Cable Technology Feature Article
Comcast Turns Xfinity Modems into Neighborhood Wi-Fi Hotspots
By Shawn Hebert, TMCnet Contributing Writer
Comcast (News - Alert) revealed on Monday plans to install more neighborhood Wi-Fi hotspots in its service markets by providing customers an additional signal in their home that is completely separate from their existing Wi-Fi connection. The new signal will be broadcast publicly and will allow Comcast to crowdsource its Xfinity hotspot network.
The service is being dubbed Xfinitywifi, which actually began rolling out earlier this year when it was made available to a limited amount of customers in New Jersey and Pennsylvania as part of a testing phase. Since the home and hotspot networks are separate, customers don't have to worry about losing bandwidth to passersby.
Xfinitywifi will be made available to existing Comcast Internet customers free of charge, while non-customers will be limited to only two hours a month of free usage.
"Our broadband customers will continue to get the service that they are paying for," said Comcast Senior VP of Business Development Tom Nagel. "That was extremely important to us in designing this product."

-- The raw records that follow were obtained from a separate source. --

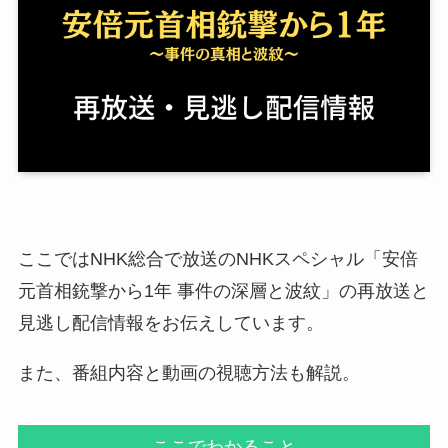
ここではNHK総合で放送のNHKスペシャル「安倍
元首相銃撃から1年 事件の深層と波紋」の再放送と
見逃し配信情報をお伝えしています。
また、番組内容と動画の視聴方法も解説。
ここでわかること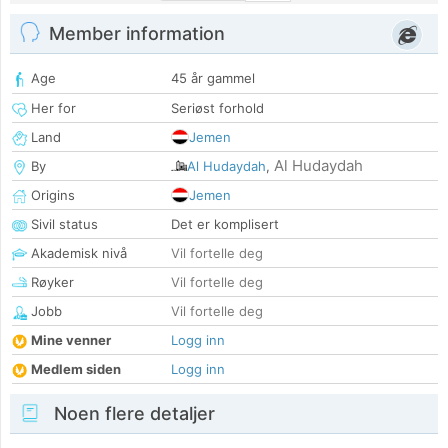
Member information
Age
45 år gammel
Her for
Seriøst forhold
Land
Jemen
Al Hudaydah
By
Al Hudaydah
,
Origins
Jemen
Sivil status
Det er komplisert
Akademisk nivå
Vil fortelle deg
Røyker
Vil fortelle deg
Jobb
Vil fortelle deg
Mine venner
Logg inn
Medlem siden
Logg inn
Noen flere detaljer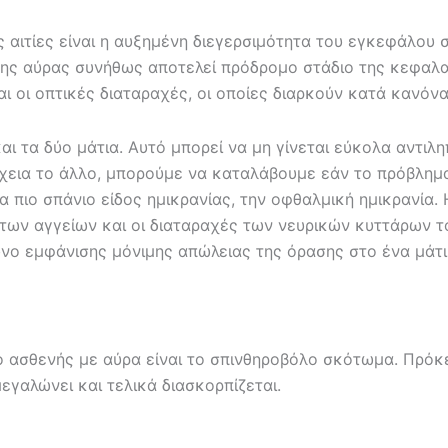
ές αιτίες είναι η αυξημένη διεγερσιμότητα του εγκεφάλου
ης αύρας συνήθως αποτελεί πρόδρομο στάδιο της κεφαλαλ
αι οι οπτικές διαταραχές, οι οποίες διαρκούν κατά κανόν
αι τα δύο μάτια. Αυτό μπορεί να μη γίνεται εύκολα αντιλ
χεια το άλλο, μπορούμε να καταλάβουμε εάν το πρόβλημα 
να πιο σπάνιο είδος ημικρανίας, την οφθαλμική ημικρανία.
ς των αγγείων και οι διαταραχές των νευρικών κυττάρων 
νο εμφάνισης μόνιμης απώλειας της όρασης στο ένα μάτι
ο ασθενής με αύρα είναι το σπινθηροβόλο σκότωμα. Πρόκε
γαλώνει και τελικά διασκορπίζεται.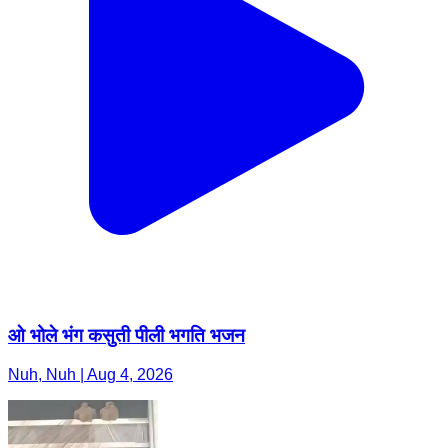
ओ भोले भंग कसुती पीली भगति भजन
Nuh, Nuh | Aug 4, 2026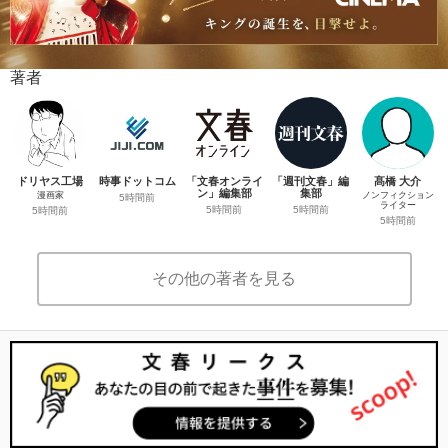
著者
ドリヤス工場
時事ドットコム
「文春オンライ
「週刊文春」編
髙橋 大介
ン」編集部
集部
漫画家
ノンフィクション
5時間前
ライター
5時間前
5時間前
5時間前
5時間前
その他の著者を見る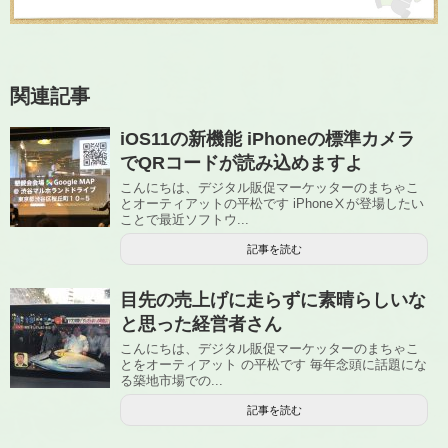
関連記事
iOS11の新機能 iPhoneの標準カメラ
でQRコードが読み込めますよ
こんにちは、デジタル販促マーケッターのまちゃこ
とオーティアットの平松です iPhoneⅩが登場したい
ことで最近ソフトウ...
記事を読む
目先の売上げに走らずに素晴らしいな
と思った経営者さん
こんにちは、デジタル販促マーケッターのまちゃこ
とをオーティアット の平松です 毎年念頭に話題にな
る築地市場での...
記事を読む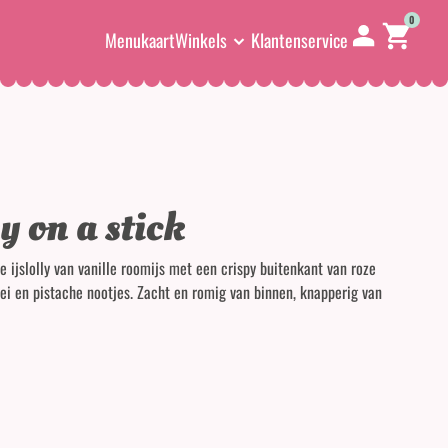
0
Menukaart
Winkels
Klantenservice
y on a stick
ke ijslolly van vanille roomijs met een crispy buitenkant van roze
i en pistache nootjes. Zacht en romig van binnen, knapperig van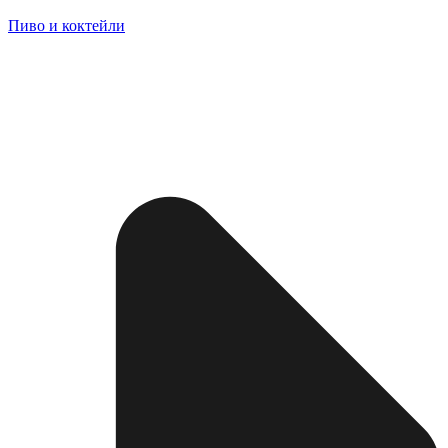
Пиво и коктейли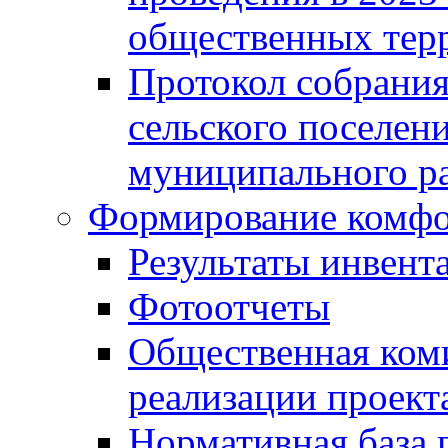
общественных тер
Протокол собрания
сельского поселен
муниципального ра
Формирование комфо
Результаты инвент
Фотоотчеты
Общественная ком
реализации проект
Нормативная база 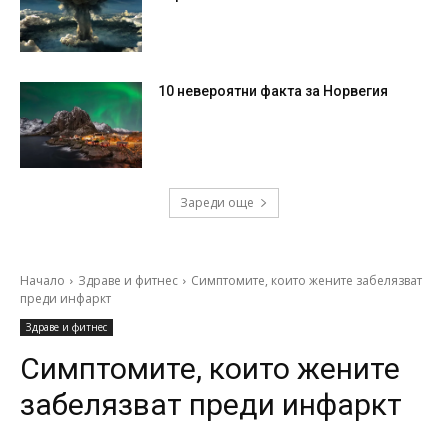
10 невероятни факта за Норвегия
Зареди още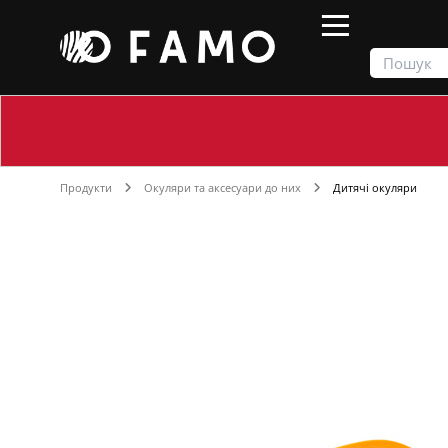
Продукти
Окуляри та аксесуари до них
Дитячі окуляри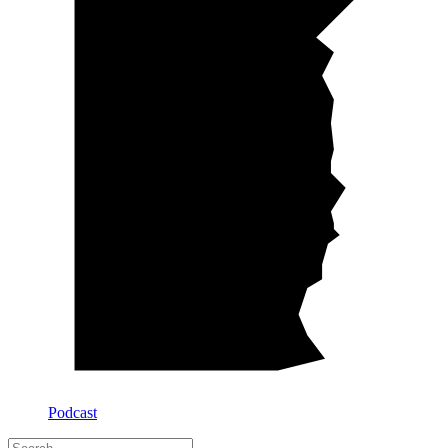
Podcast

Since anyone with an existing home wireless network can set up guest access for visitors, Comcast Internet subscribers may wonder what the point of this new service is. The cable giant says the real benefit is when a subscriber is out of their home and happens to be near another Comcast subscriber's wireless gateway. The extension of the Xfinity Wi-Fi network will appear under the label “xfinitywifi” on a customer's portable device, allowing them to sign in and connect using their existing usernames and passwords.
Through a partnership with the CableWiFi Alliance, Comcast has a network of more than 150,000 hotspots in more than a dozen U.S. cities.
The new neighborhood hotspot announcement came from Comcast's opening presentation at the National Cable and Telecommunications Association's annual Cable Show, where Comcast also launched Xfinity Home Control, a new energy management service aimed at those who want services like video monitoring and remote access to lighting and thermostat controls, but do not want home security services.